European Rugby Champions Cup: How to Ruin a Competition
For any rugby fans in the Northern Hemisphere, the images are iconic: The 'H' goalposts on jerseys and balls, Miles Harrison's iconic voice calling the games for Sky Sports, the dramatic updates of the quarter-final qualifiers as bonus points and points differences shifted which teams had an easy route to the finals. The old format for the tournament was imperfect, sure, but it still became the best tournament professional rugby has had. The World Cup is brilliant and will hopefully become better and more intriguing with its expansion for the next iteration, but it lacks the Heineken Cup's never-ending competitive streak. Super Rugby is mostly a fait accompli with scant exceptions. The Six Nations and the Rugby Championship suffer from their exclusivity. The Heineken Cup had it all.
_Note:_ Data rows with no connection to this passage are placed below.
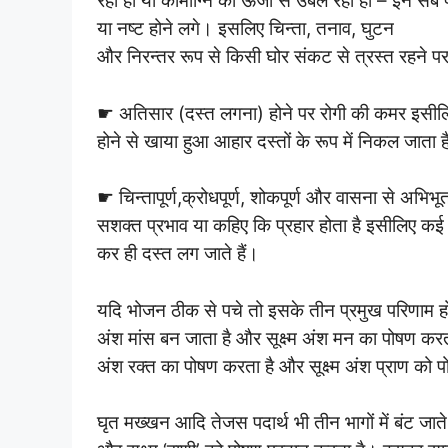
रहा हो या कामाग्नि की ऊर्जा से उबल रहा हो – ईन सब 
या नष्ट होने लगे। इसलिए चिन्ता, तनाव, घुटन
और निरन्तर रूप से किसी घोर संकट से त्रस्त रहने प
☛ अतिसार (दस्त लगना) होने पर रोगी की कमर इसीलि
होने से खाया हुआ आहार दस्तों के रूप में निकल जाता 
☛ चिन्तापूर्ण,क्रोधपूर्ण, शोकपूर्ण और वासना से अ
सशक्त प्रभाव या कहिए कि प्रहार होता है इसीलिए कई स
कर ही दस्त लग जाते हैं।
यदि भोजन ठीक से पचे तो इसके तीन प्रमुख परिणाम हो
अंश मांस बन जाता है और सूक्ष्म अंश मन का पोषण कर
अंश रक्त का पोषण करता है और सूक्ष्म अंश प्राण को 
घृत मख्खन आदि तेजस पदार्थ भी तीन भागों में बंट जाते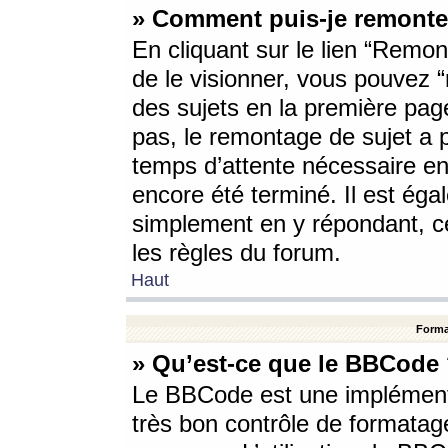
» Comment puis-je remonte
En cliquant sur le lien “Remont
de le visionner, vous pouvez “r
des sujets en la première pag
pas, le remontage de sujet a p
temps d’attente nécessaire en
encore été terminé. Il est éga
simplement en y répondant, c
les règles du forum.
Haut
Forma
» Qu’est-ce que le BBCode
Le BBCode est une implémenta
très bon contrôle de formatage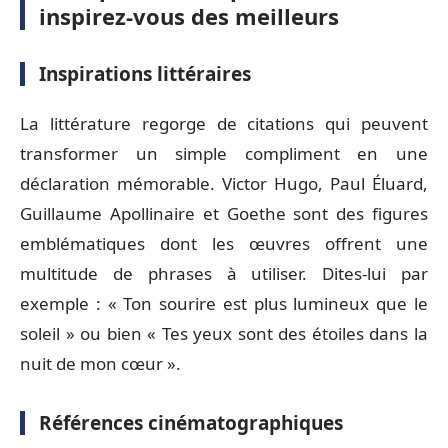
inspirez-vous des meilleurs
Inspirations littéraires
La littérature regorge de citations qui peuvent
transformer un simple compliment en une
déclaration mémorable. Victor Hugo, Paul Éluard,
Guillaume Apollinaire et Goethe sont des figures
emblématiques dont les œuvres offrent une
multitude de phrases à utiliser. Dites-lui par
exemple : « Ton sourire est plus lumineux que le
soleil » ou bien « Tes yeux sont des étoiles dans la
nuit de mon cœur ».
Références cinématographiques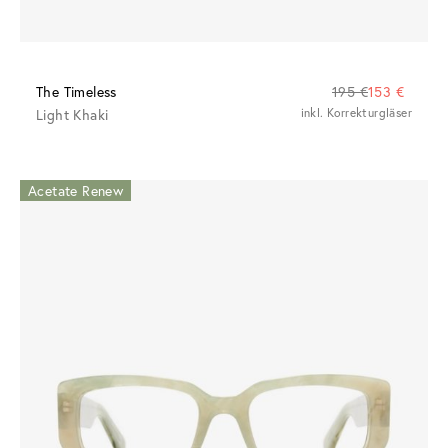
The Timeless
195 €
153 €
Light Khaki
inkl. Korrekturgläser
Acetate Renew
But then it lost it. It rebranded in 2014 as the 'European Rugby Champions Cup' and immediately lost some of its most iconic imagery and associations. The money that has plagued most professional sports poured into rugby in the form of Toulon, the winners of the last iteration of the old competition in 2014. The symbolic transferring of the sport from its still quasi-amateur early days of professionalism, to the modern sports juggernaut that follows football and all other global sports in prizing money over everything else. The private equitisation of the modern global sports scene had embedded itself into rugby's framework.
![]() |
This ball evokes so many memories for me, good and bad. |
Every club in Europe raced to up wages, buy in stars from the Southern Hemisphere and race their way to the top. Some have been left behind. The slow decline of the Welsh and Scottish clubs, hopefully soon to be stymied by the reversing fortunes of Ospreys and Glasgow Warriors, has cost the competition some of its diversity that always led to intrigue. My own club, Leinster, had some dark years when the Toulons, Clermonts and Saracens of this world emerged as the top European contenders. Now, I suppose, we are the envy of most clubs, whether it is on account of the IRFU's central contract system, the concentrated wealth in and around Dublin leading to private schools acting as academies for Leinster's next generation, or the availability to complete signings like that of Jordie Barrett, a superstar from New Zealand.
I understand why the other Irish provinces in particular would feel somewhat aggrieved at all this. Leinster's model is irreplicable elsewhere in the world, but the philosophy of the model can be replicated by other teams, leagues and countries. Instead of going down the CVC, private equity route that will, ultimately I feel, lead to heartache when they cut loose with their money, this homegrown model can lead to teams being able to compete more with each other. But that alone won't solve the problem of European rugby's premier club competition growing stagnant and losing focus and interest. That's even before a mere mention of the South African clubs bizarrely joining European leagues and knockout rugby.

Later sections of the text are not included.